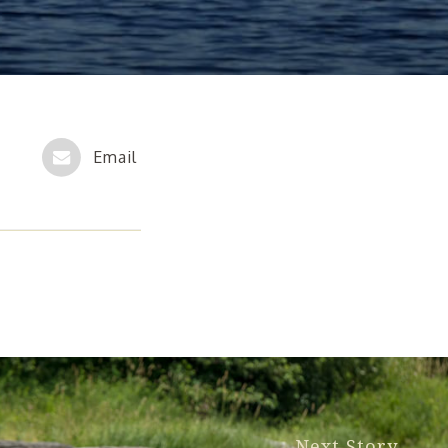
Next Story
--
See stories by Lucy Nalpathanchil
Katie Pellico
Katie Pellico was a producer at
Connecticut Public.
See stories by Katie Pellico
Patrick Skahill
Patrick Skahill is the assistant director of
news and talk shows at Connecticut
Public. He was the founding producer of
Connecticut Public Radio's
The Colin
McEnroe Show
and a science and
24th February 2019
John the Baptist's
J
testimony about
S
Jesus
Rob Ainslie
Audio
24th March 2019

WORK TASK — Within the listing above, extract exactly the lines from the line with "Public. He was the founding producer of" to the line with "24th March 2019", the two named lines included, and no others.

RESULT OF THE EXERCISE —
Public. He was the founding producer of
Connecticut Public Radio's
The Colin
McEnroe Show
and a science and
24th February 2019
John the Baptist's
J
testimony about
S
Jesus
Rob Ainslie
Audio
24th March 2019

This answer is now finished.